=== EXERCISE DATA ===

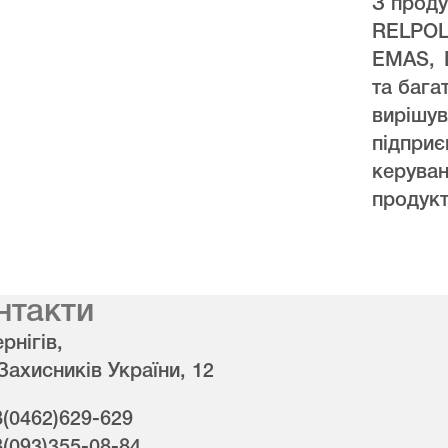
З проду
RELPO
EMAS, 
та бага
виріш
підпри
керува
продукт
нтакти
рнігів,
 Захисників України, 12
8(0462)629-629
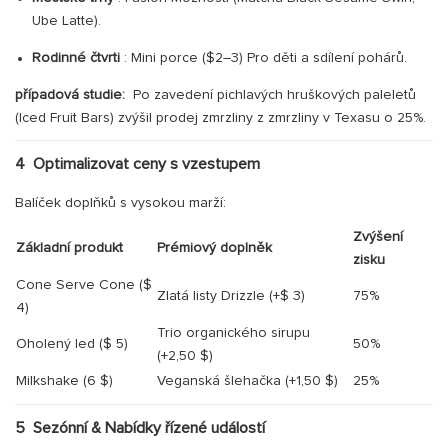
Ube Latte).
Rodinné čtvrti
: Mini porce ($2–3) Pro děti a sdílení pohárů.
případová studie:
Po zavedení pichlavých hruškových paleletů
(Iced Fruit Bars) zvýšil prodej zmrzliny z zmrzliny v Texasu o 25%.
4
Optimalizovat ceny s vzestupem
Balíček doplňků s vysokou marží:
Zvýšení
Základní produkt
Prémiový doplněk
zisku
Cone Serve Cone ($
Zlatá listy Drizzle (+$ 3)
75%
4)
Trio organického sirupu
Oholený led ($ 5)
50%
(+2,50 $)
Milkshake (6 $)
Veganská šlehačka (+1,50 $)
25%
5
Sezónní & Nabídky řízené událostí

===
=== EXERCISE DATA ===

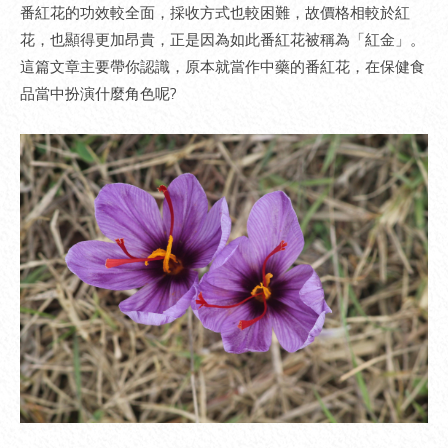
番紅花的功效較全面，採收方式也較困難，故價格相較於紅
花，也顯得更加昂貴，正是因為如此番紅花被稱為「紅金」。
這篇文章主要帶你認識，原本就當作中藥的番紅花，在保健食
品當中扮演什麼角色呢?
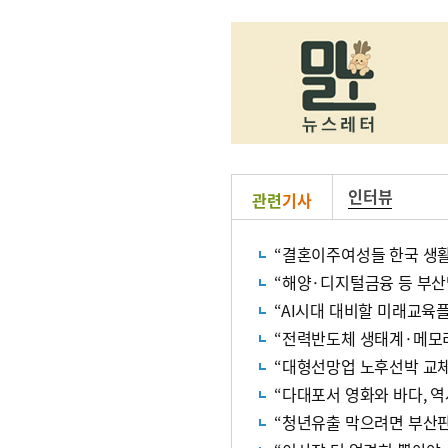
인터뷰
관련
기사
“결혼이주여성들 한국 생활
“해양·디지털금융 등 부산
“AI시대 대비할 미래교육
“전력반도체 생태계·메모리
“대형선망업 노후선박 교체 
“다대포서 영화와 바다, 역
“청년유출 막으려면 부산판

===

• _ASSIGNMENT_:
Would you quote everything above from the line containing "Po zavedení pichlavých hruškových paleletů" down to the line containing "Sezónní & Nabídky řízené událostí"? Include both of those lines and nothing else.

• _SOLUTION TO THE EXERCISE_:
Po zavedení pichlavých hruškových paleletů
(Iced Fruit Bars) zvýšil prodej zmrzliny z zmrzliny v Texasu o 25%.
4
Optimalizovat ceny s vzestupem
Balíček doplňků s vysokou marží:
Zvýšení
Základní produkt
Prémiový doplněk
zisku
Cone Serve Cone ($
Zlatá listy Drizzle (+$ 3)
75%
4)
Trio organického sirupu
Oholený led ($ 5)
50%
(+2,50 $)
Milkshake (6 $)
Veganská šlehačka (+1,50 $)
25%
5
Sezónní & Nabídky řízené událostí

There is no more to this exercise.